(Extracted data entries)
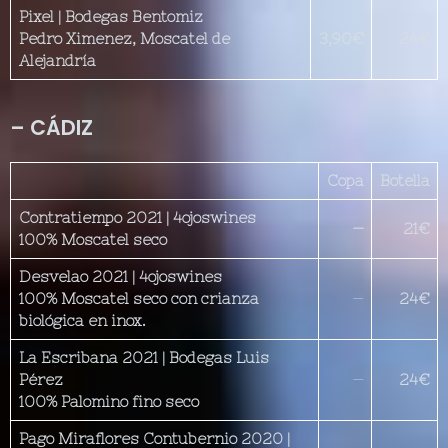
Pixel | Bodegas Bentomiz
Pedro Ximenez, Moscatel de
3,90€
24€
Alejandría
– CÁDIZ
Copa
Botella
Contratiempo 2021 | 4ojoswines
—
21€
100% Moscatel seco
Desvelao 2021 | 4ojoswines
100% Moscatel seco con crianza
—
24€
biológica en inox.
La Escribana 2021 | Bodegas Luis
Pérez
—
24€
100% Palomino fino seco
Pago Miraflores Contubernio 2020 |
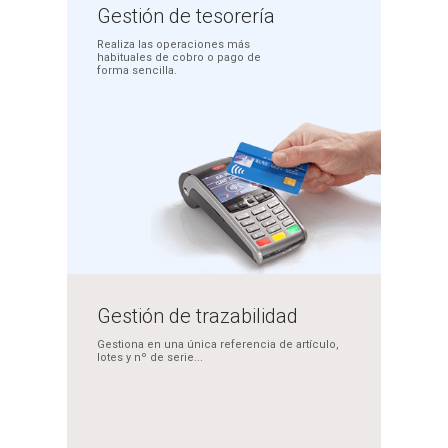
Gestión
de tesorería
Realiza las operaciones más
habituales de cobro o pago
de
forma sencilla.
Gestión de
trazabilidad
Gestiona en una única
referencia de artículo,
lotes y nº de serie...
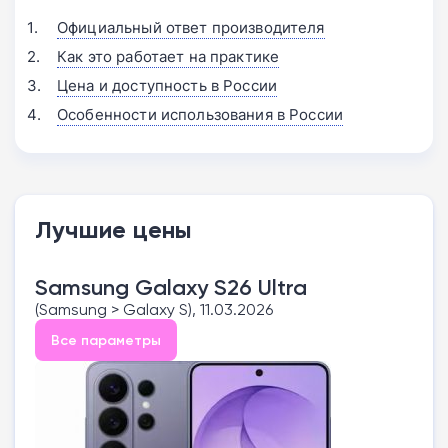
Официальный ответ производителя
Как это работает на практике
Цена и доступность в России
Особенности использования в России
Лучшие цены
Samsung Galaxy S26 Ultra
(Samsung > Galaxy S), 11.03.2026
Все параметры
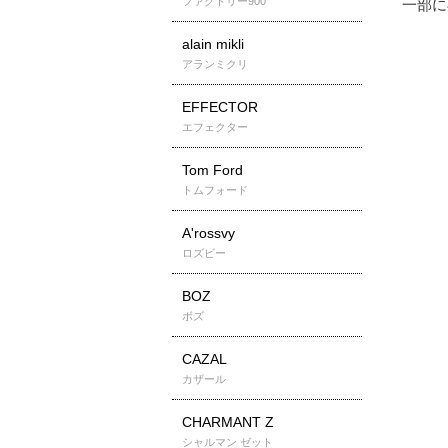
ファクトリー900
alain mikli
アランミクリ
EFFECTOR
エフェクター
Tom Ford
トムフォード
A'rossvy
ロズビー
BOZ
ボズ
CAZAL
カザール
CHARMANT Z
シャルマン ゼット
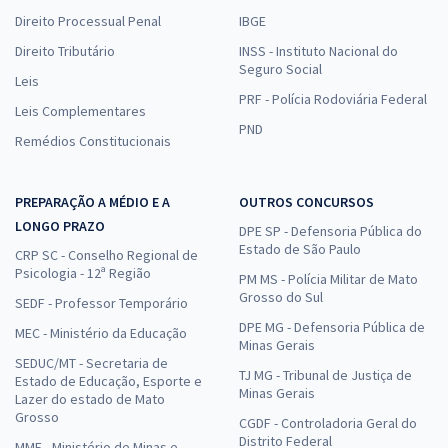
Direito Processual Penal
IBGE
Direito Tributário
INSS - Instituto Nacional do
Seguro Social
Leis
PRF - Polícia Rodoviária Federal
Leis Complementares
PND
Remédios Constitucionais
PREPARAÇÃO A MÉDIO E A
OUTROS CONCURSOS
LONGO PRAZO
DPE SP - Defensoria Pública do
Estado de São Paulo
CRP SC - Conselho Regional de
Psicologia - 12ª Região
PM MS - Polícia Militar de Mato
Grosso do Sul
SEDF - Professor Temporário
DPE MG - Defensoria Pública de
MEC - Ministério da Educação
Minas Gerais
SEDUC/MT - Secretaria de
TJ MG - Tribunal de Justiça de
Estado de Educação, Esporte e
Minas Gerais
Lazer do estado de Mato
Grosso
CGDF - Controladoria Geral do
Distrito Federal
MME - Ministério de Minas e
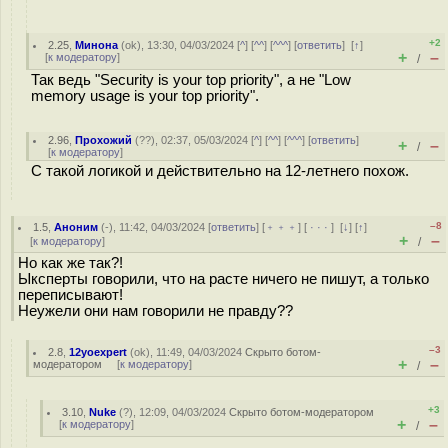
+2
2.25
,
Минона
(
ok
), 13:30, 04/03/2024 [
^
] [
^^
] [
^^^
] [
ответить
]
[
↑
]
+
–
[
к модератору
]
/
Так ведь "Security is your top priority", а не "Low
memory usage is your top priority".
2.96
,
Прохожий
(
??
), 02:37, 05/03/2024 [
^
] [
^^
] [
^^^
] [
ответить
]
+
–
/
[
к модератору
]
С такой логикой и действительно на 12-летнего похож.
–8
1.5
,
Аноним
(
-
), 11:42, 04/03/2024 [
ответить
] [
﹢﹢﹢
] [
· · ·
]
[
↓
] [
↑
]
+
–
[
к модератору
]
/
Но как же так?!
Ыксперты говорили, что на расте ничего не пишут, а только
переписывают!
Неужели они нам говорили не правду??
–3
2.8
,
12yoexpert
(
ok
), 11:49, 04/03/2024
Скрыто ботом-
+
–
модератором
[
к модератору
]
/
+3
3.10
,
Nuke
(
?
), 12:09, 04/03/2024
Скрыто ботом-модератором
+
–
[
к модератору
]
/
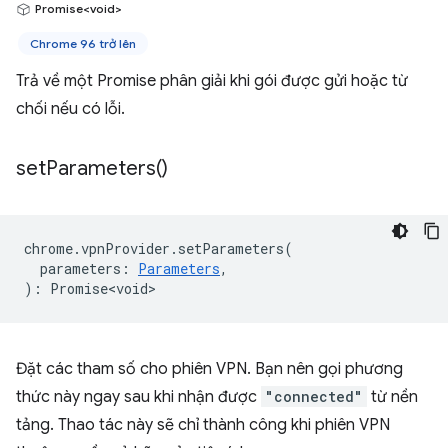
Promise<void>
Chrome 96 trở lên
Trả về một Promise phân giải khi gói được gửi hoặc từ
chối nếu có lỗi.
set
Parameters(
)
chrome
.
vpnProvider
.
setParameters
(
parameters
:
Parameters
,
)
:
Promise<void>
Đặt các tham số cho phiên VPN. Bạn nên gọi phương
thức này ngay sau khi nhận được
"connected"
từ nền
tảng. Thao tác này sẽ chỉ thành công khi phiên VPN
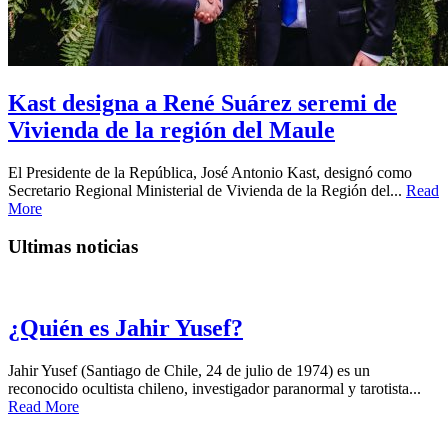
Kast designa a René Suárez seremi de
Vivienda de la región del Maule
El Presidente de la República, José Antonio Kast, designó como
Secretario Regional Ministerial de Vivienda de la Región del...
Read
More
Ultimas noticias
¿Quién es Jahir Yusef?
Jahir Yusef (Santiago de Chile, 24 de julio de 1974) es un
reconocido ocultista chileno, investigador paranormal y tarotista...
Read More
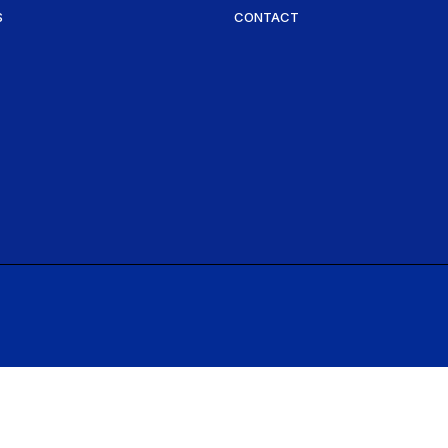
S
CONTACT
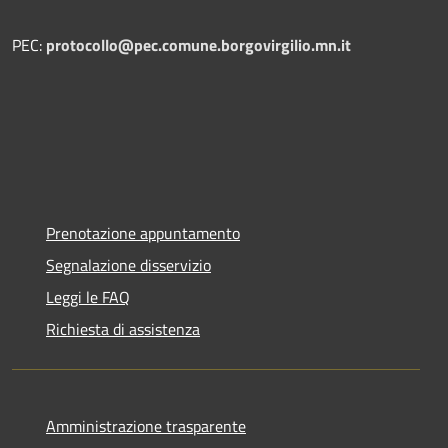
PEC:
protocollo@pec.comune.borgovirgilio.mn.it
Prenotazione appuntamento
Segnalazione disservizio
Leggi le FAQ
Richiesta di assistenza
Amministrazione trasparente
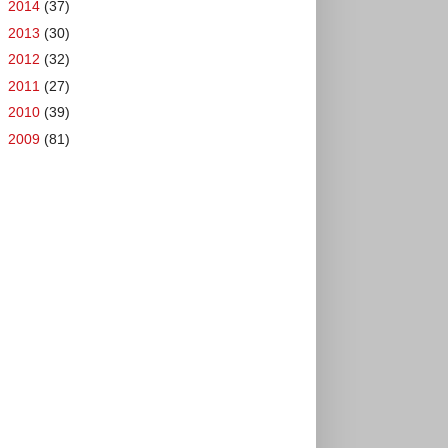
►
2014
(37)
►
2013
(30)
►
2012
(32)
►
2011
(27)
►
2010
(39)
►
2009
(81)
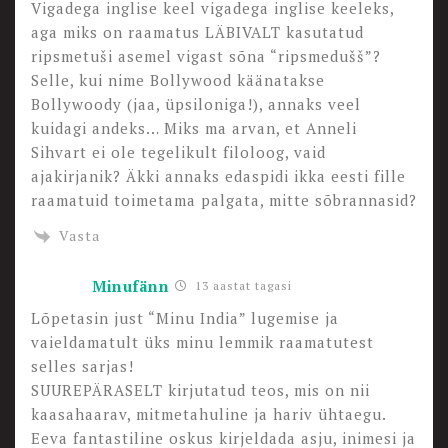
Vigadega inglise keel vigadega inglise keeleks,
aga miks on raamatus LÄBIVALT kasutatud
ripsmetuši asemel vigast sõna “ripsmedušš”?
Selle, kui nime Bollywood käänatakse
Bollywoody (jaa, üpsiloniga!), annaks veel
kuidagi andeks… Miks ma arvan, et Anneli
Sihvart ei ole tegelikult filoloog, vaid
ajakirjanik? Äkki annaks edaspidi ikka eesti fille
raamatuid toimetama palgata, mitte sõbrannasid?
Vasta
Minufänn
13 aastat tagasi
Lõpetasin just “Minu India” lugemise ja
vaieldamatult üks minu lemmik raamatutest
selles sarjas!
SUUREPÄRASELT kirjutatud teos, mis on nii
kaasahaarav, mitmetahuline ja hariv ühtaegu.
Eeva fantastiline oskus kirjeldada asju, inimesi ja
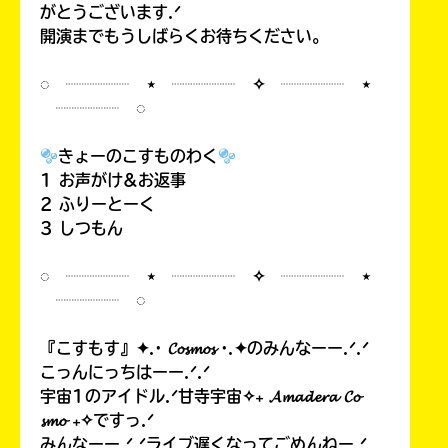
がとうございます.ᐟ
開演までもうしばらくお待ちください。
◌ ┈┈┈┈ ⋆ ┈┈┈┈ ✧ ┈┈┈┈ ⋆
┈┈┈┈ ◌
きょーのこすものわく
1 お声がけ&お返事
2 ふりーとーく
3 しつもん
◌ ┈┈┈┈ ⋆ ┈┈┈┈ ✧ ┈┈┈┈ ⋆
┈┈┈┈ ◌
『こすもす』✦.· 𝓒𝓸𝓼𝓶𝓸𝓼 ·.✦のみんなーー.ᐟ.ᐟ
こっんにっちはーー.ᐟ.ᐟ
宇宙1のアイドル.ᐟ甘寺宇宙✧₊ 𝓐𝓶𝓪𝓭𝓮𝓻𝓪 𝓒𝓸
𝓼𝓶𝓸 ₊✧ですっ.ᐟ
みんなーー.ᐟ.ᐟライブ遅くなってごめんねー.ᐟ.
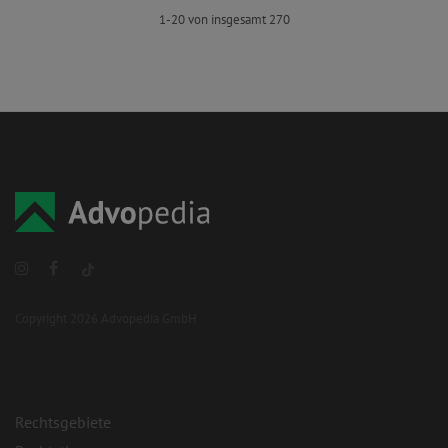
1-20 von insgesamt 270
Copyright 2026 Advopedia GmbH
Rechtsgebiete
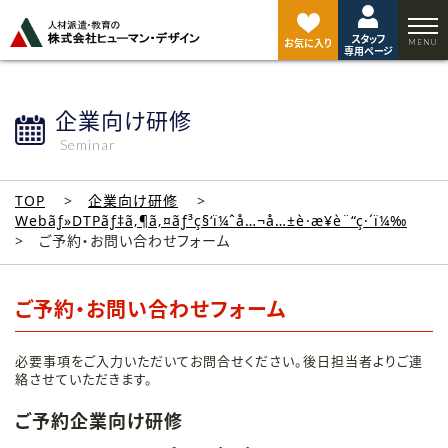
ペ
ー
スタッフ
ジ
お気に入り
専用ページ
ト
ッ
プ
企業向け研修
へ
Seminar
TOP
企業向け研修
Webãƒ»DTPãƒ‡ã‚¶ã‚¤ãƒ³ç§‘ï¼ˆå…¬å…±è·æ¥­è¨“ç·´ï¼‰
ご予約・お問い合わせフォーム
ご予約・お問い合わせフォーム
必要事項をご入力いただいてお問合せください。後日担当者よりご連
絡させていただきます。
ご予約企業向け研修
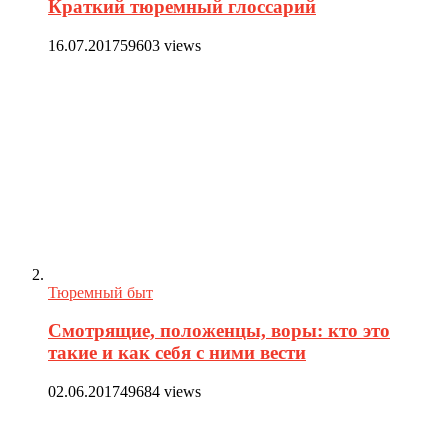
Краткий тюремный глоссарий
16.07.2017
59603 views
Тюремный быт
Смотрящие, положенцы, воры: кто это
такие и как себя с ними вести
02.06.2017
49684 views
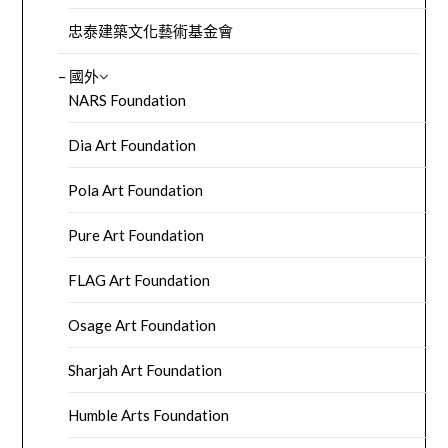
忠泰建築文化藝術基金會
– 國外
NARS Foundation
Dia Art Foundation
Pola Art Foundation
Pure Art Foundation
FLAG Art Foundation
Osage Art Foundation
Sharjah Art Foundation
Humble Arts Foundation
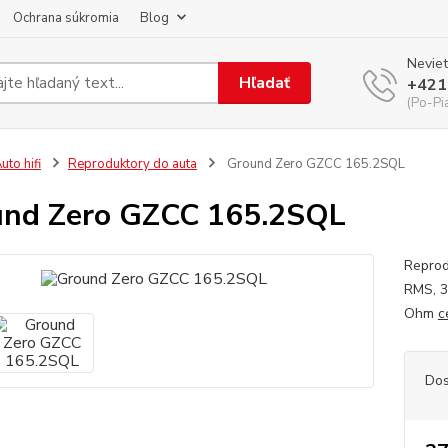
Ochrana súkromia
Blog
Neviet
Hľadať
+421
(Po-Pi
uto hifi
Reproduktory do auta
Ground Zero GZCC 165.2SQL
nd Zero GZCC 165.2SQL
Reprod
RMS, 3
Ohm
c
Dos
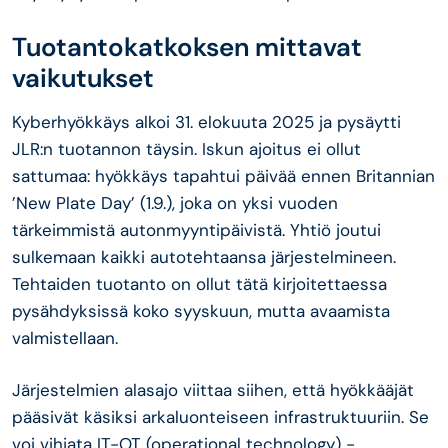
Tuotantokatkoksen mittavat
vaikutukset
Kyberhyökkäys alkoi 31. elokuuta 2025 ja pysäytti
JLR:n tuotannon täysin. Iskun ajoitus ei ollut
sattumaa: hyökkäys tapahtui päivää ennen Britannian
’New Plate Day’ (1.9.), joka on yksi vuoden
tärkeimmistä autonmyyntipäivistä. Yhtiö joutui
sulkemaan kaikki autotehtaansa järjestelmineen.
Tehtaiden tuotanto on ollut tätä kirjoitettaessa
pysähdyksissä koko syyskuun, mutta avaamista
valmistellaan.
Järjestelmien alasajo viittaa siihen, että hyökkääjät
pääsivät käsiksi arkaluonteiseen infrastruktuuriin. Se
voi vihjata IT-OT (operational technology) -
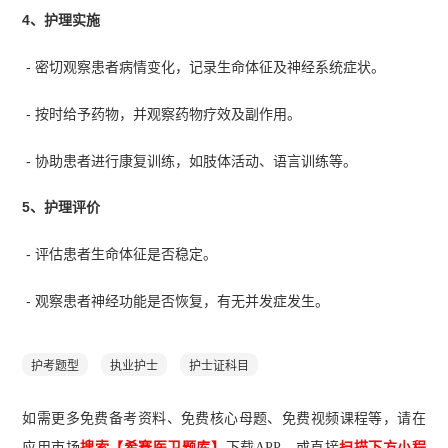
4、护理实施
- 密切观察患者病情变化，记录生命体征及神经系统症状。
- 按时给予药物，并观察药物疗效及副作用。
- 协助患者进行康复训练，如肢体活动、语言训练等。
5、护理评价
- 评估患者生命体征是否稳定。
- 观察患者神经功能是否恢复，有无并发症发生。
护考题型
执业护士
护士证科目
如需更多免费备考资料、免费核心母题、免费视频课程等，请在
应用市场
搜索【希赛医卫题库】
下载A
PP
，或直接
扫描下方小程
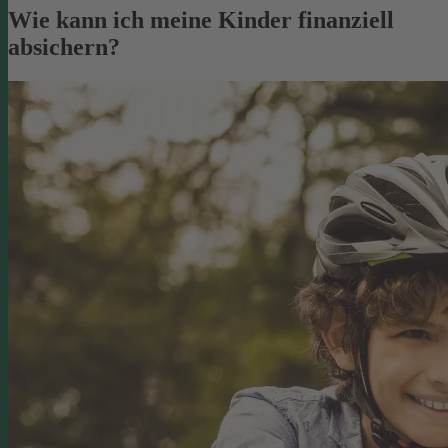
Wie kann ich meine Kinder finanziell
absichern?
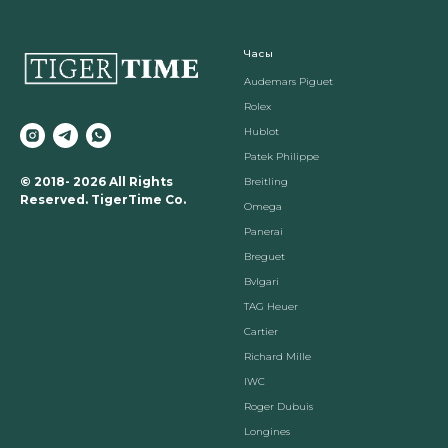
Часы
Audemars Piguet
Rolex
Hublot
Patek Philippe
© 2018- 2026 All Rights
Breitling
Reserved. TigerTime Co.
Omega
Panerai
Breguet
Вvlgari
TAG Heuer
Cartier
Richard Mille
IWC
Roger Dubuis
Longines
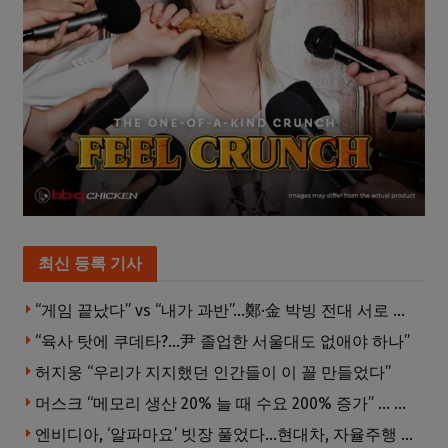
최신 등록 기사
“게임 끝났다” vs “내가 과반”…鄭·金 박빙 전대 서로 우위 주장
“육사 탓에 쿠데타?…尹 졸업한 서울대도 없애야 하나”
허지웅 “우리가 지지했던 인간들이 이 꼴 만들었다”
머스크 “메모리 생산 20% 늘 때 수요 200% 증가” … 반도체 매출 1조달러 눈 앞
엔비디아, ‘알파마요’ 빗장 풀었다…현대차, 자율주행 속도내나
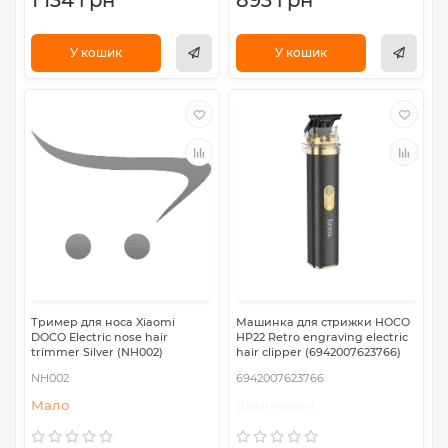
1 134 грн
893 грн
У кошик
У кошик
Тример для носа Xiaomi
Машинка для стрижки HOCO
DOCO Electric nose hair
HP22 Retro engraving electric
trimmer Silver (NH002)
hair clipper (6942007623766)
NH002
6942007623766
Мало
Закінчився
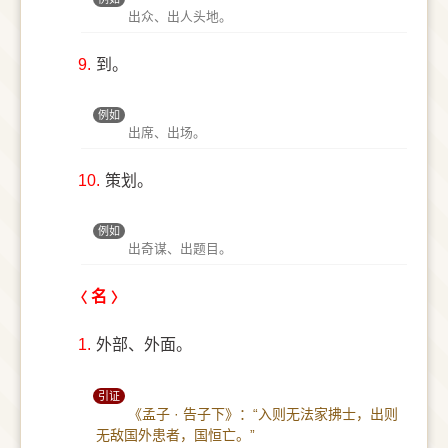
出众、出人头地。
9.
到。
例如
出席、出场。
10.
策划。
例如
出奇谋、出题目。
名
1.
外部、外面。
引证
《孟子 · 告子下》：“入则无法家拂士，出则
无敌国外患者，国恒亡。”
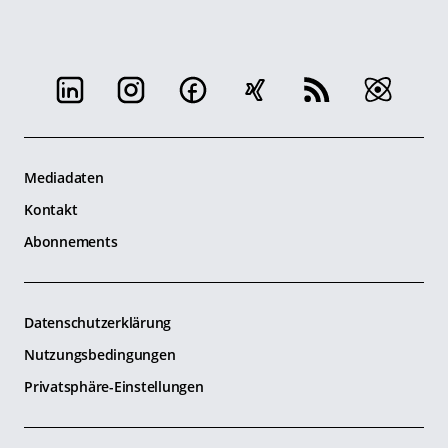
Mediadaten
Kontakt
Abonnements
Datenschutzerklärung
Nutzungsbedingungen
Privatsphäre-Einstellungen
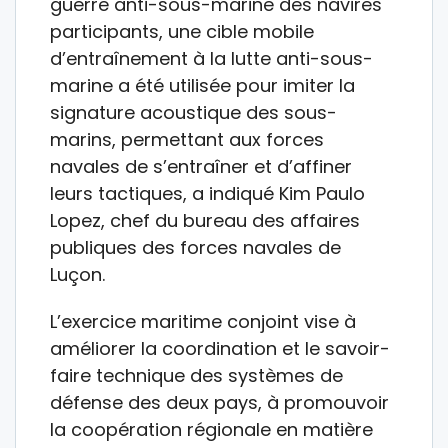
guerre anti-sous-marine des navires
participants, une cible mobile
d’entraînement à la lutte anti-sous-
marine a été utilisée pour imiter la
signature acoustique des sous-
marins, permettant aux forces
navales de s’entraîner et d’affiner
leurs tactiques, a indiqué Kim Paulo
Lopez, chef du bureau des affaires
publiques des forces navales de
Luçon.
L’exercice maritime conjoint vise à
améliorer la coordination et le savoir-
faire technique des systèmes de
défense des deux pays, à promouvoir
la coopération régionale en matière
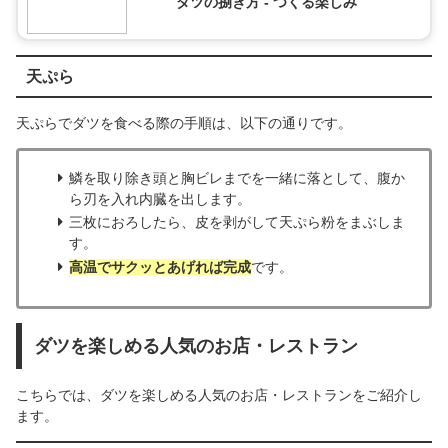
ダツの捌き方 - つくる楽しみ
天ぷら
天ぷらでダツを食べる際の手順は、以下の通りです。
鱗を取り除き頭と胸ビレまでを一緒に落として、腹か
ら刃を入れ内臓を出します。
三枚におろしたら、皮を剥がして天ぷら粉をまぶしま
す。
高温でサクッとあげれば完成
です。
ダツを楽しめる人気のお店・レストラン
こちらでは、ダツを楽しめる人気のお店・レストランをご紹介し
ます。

• ASSIGNMENT: Report back every line of the entries in which "Foundation" occurs.

• SOLUTION TO THIS PROBLEM:
NARS Foundation
Dia Art Foundation
Pola Art Foundation
Pure Art Foundation
FLAG Art Foundation
Osage Art Foundation
Sharjah Art Foundation
Humble Arts Foundation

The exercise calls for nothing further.